Monday, August 3, 2009

A Very Touching Story

http://sports.espn.go.com/espn/otl/news/story?id=4371874

And my reply, posted on the ESPN site:

Enjoyed this immensely. Cried. Thanks for sharing. Let's not let the narrative suture us into the safe sense that "It is enough to have good friends and a resilient spirit" individually and that massive social transformation does not need to take place. These kids were already positioned by an unethical violence that is so essential, it preceded Dartanyon's birth and Leroy's accident. That most people will forgo a structural explanation for the violence that positioned them in hypersegregated Cleveland ghettoes, schools with 40% graduation rates, near industrial train tracks, and in places where preventable birth disorders (unlike Leber's) go unchecked in the first place will cause them to romanticize what these kids have had to overcome instead of changing this society fundamentally so that more kids don't have to overcome an unethical state of nonbeing. "An edifice which produces beggars needs restructuring," said MLK, and the same is true of a social edifice that placed these kids in zones of death where, by intelligence and toughness-- but also a lot of LUCK-- they survived where others (of perhaps the same intelligence, toughness, and resilience) did not. Neither stories like this, nor the election of a black president, nor yet another Skip Gates miniseries will absolve America of its reliance on the death of black and blackened bodies in zones like that where millions of other Dartanyons and Leroys "live."

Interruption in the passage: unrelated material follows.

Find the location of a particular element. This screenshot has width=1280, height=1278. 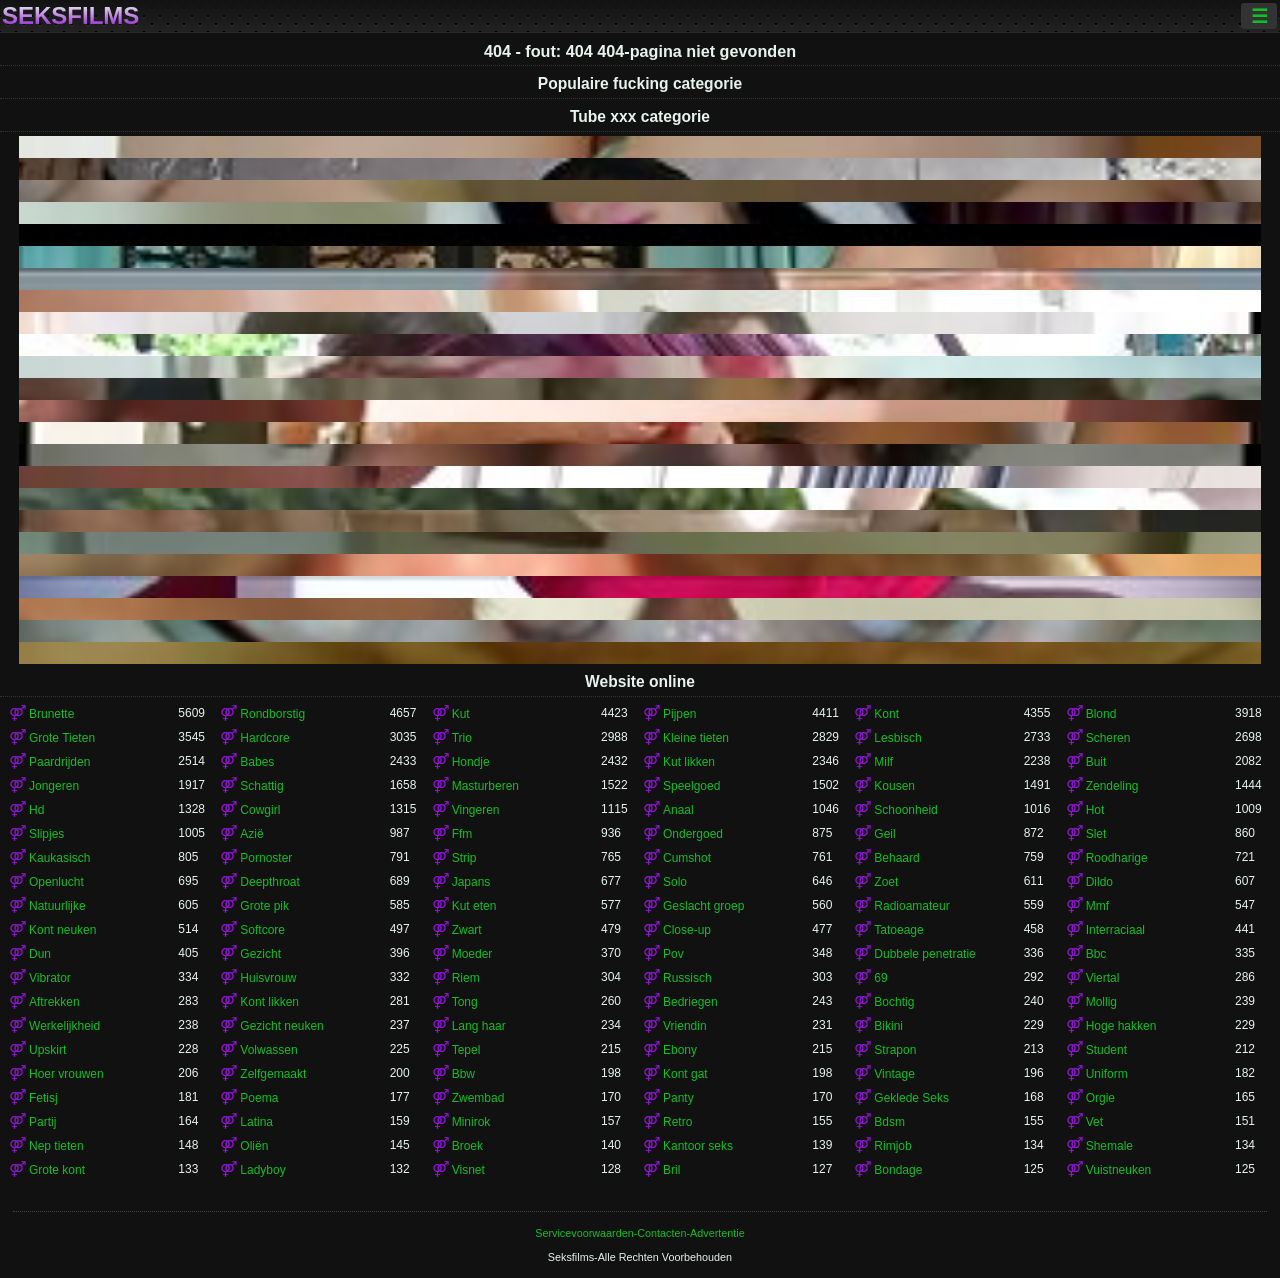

The affective connections to black suffering are deadly. With all the overcoming that blacks must do, you would think that a little Hegelian-type recognition would be in the offing. But previous experience suggests, and the best readings of western culture also suggest, that black suffering is actually a source of affective enjoyment among whites, other nonblacks, and (as my own tears suggest) blacks ourselves! Krin Gabbard illustrates this point to some degree in his book Black Magic, in the chapter on all of the "magical Negro" stories that occurred around the turn of the millennium.